Image
Image to Text Node
Generate text from an image
The image to text node generates text based on an image. A common use case is to extract data from an image.
For providing the image file you have two options:
- If toggle is on Upload: Upload a file by clicking the upload button
- If toggle is on Variable: Reference image files from other nodes
Node Inputs
- System (Instructions): Tell the AI model how to utilize the data (e.g., extract all the text from the image) or behave.
- Type:
Text
- Type:
- Prompt: The data that is sent to the LLM.
- Type:
Text
- Type:
- Image: The image to convert to text
- Type:
Image
- Type:
Node Parameters
On the face of the node:
- Provider: Provider of the AI model you want to use. The default provider is OpenAI.
- Model: Specific model you want to use.
- Use Personal Api Key: This allows you to enter your API key.
In the gear:
- Max tokens: The maximum amount of input + output tokens the model will take in and generate per run (1 token = 4 characters). Note: different models have different token limits and the workflow will error if the max token is reached.

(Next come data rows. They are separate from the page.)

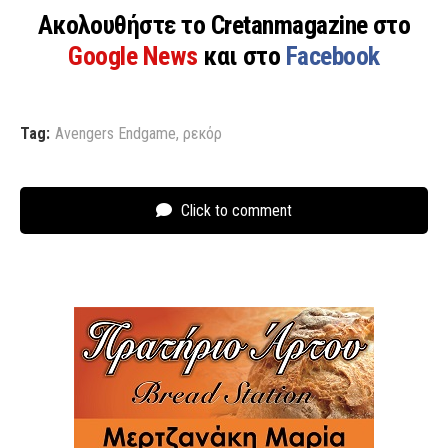
Ακολουθήστε το Cretanmagazine στο
Google News
και στο
Facebook
Tag:
Avengers Endgame
,
ρεκόρ
Click to comment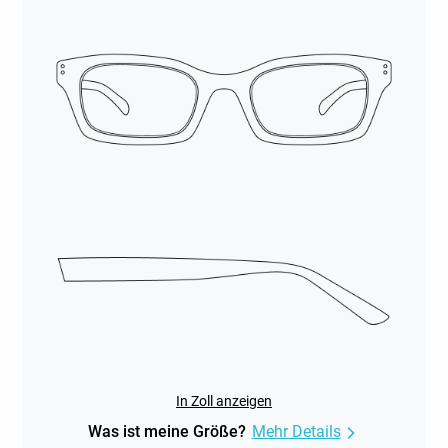
In Zoll anzeigen
Was ist meine Größe?
Mehr Details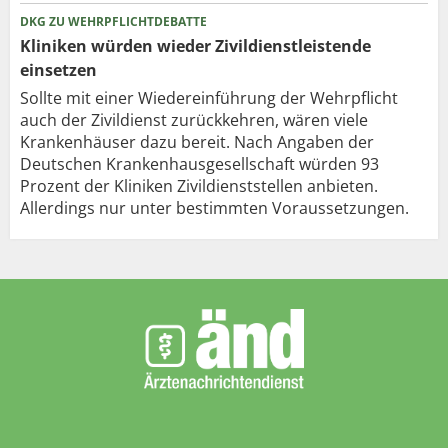
DKG ZU WEHRPFLICHTDEBATTE
Kliniken würden wieder Zivildienstleistende
einsetzen
Sollte mit einer Wiedereinführung der Wehrpflicht
auch der Zivildienst zurückkehren, wären viele
Krankenhäuser dazu bereit. Nach Angaben der
Deutschen Krankenhausgesellschaft würden 93
Prozent der Kliniken Zivildienststellen anbieten.
Allerdings nur unter bestimmten Voraussetzungen.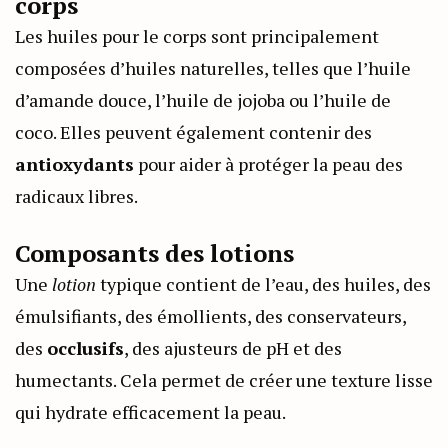
corps
Les huiles pour le corps sont principalement
composées d’huiles naturelles, telles que l’huile
d’amande douce, l’huile de jojoba ou l’huile de
coco. Elles peuvent également contenir des
antioxydants
pour aider à protéger la peau des
radicaux libres.
Composants des lotions
Une
lotion
typique contient de l’eau, des huiles, des
émulsifiants, des émollients, des conservateurs,
des
occlusifs
, des ajusteurs de pH et des
humectants. Cela permet de créer une texture lisse
qui hydrate efficacement la peau.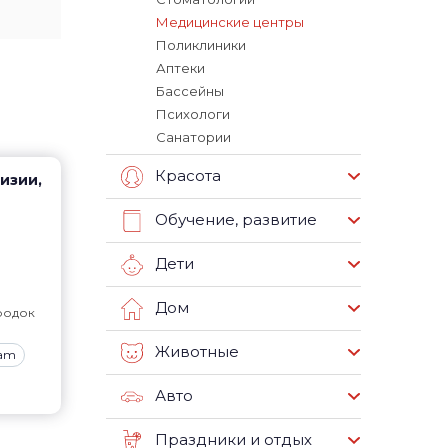
Медицинские центры
Поликлиники
Аптеки
Бассейны
Психологи
Санатории
Красота
визии,
Обучение, развитие
Дети
Дом
родок
Животные
ram
Авто
Праздники и отдых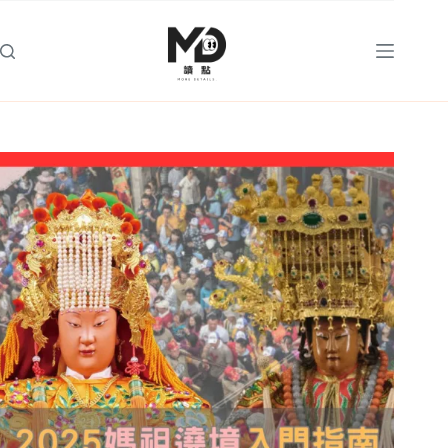
跳
至
主
要
內
容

- Temperature: The diversity of the LLM generation. To have more diverse or creative generations, increase the temperature. To have a more deterministic response, decrease the temperature.

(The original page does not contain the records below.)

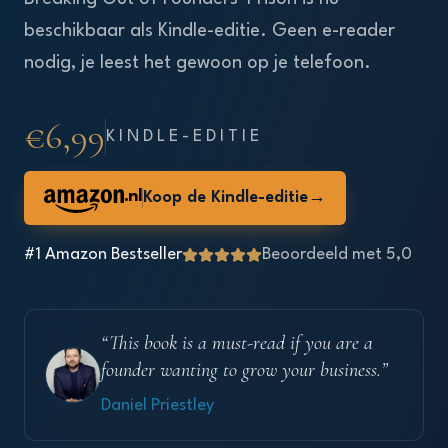
beschikbaar als Kindle-editie. Geen e-reader
nodig, je leest het gewoon op je telefoon.
€6,99
KINDLE-EDITIE
.nl
Koop de Kindle-editie
→
#1 Amazon Bestseller
Beoordeeld met 5,0
“
This book is a must-read if you are a
founder wanting to grow your business.
”
Daniel Priestley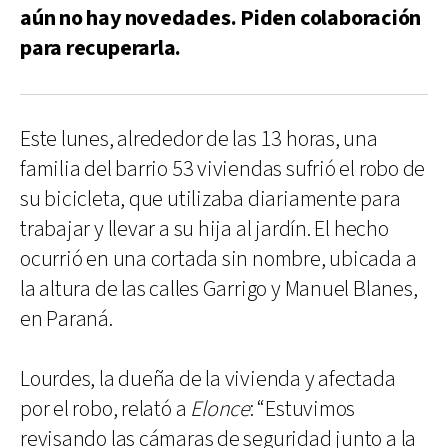
aún no hay novedades. Piden colaboración
para recuperarla.
Este lunes, alrededor de las 13 horas, una
familia del barrio 53 viviendas sufrió el robo de
su bicicleta, que utilizaba diariamente para
trabajar y llevar a su hija al jardín. El hecho
ocurrió en una cortada sin nombre, ubicada a
la altura de las calles Garrigo y Manuel Blanes,
en Paraná.
Lourdes, la dueña de la vivienda y afectada
por el robo, relató a
Elonce
: “Estuvimos
revisando las cámaras de seguridad junto a la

- Top P: The Top P parameter constrains how many tokens the LLM considers for generation at each step. For more diverse responses increase top p towards a maximum value of 1.0.
- Stream Response: Check to have responses from the LLM stream. Ensure to change the Type on the output node to “Streamed Text”.
- JSON Output: Check to to have the model return a structured JSON output rather than pure text.
Node Outputs
- Text: The text generated from the LLM.
- Type:
Text
- Example usage:
{{ai_image_to_text_0.text}}
- Type:
- Tokens Used: The number of tokens used for the run
- Type:
Integer
- Example usage:
{{ai_image_to_text_0.tokens_used}}
- Type:
Example
The below example shows a pipeline that takes an image of food menu and converts it to text.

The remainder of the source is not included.